Search through the entries for the word "einen" and copy every line that has it.

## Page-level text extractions
[Start of Attachment]
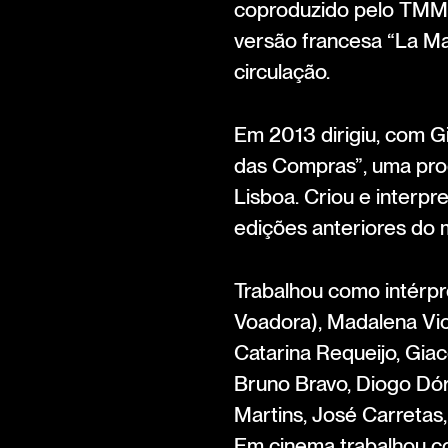
coproduzido pelo TMM, 
versão francesa “La M
circulação.
Em 2013 dirigiu, com Gi
das Compras”, uma pro
Lisboa. Criou e interpr
edições anteriores do 
Trabalhou como intérp
Voadora), Madalena Vict
Catarina Requeijo, Giac
Bruno Bravo, Diogo Dó
Martins, José Carretas,
Em cinema trabalhou co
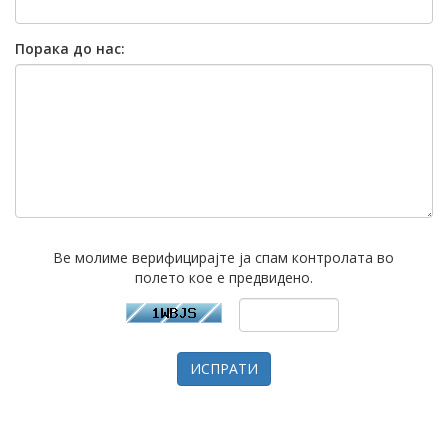
Порака до нас:
Ве молиме верифицирајте ја спам контролата во
полето кое е предвидено.
ИСПРАТИ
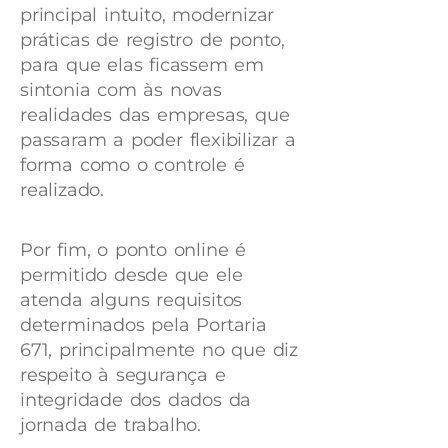
principal intuito, modernizar
práticas de registro de ponto,
para que elas ficassem em
sintonia com às novas
realidades das empresas, que
passaram a poder flexibilizar a
forma como o controle é
realizado.
Por fim, o ponto online é
permitido desde que ele
atenda alguns requisitos
determinados pela Portaria
671, principalmente no que diz
respeito à segurança e
integridade dos dados da
jornada de trabalho.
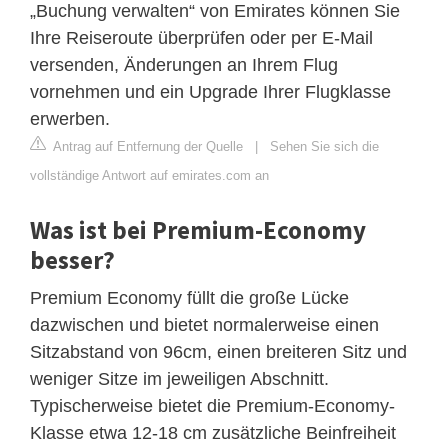
„Buchung verwalten“ von Emirates können Sie
Ihre Reiseroute überprüfen oder per E-Mail
versenden, Änderungen an Ihrem Flug
vornehmen und ein Upgrade Ihrer Flugklasse
erwerben.
Antrag auf Entfernung der Quelle
|
Sehen Sie sich die
vollständige Antwort auf emirates.com an
Was ist bei Premium-Economy
besser?
Premium Economy füllt die große Lücke
dazwischen und bietet normalerweise einen
Sitzabstand von 96cm, einen breiteren Sitz und
weniger Sitze im jeweiligen Abschnitt.
Typischerweise bietet die Premium-Economy-
Klasse etwa 12-18 cm zusätzliche Beinfreiheit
[End of Attachment]
## Response to the exercise
dazwischen und bietet normalerweise einen
Sitzabstand von 96cm, einen breiteren Sitz und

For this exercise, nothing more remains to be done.